• **Provided information**

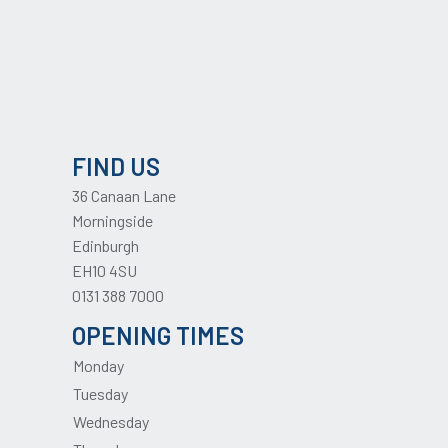
FIND US
36 Canaan Lane
Morningside
Edinburgh
EH10 4SU
0131 388 7000
OPENING TIMES
Monday
Tuesday
Wednesday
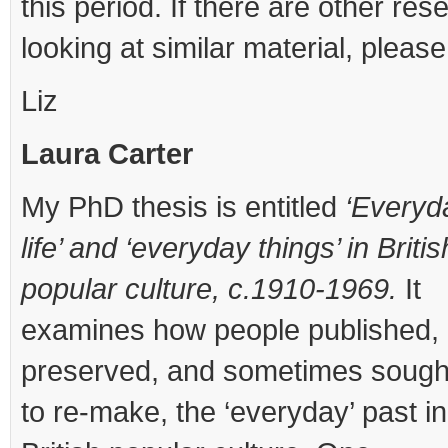
this period. If there are other res
looking at similar material, please
Liz
Laura Carter
My PhD thesis is entitled
‘Everyd
life’ and ‘everyday things’ in Britis
popular culture, c.1910-1969.
It
examines how people published,
preserved, and sometimes sough
to re-make, the ‘everyday’ past in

• **Work order**
The answer consists of the lines above that include the word "everyday", each copied exactly.

• **Answer section**
life’ and ‘everyday things’ in Britis
to re-make, the ‘everyday’ past in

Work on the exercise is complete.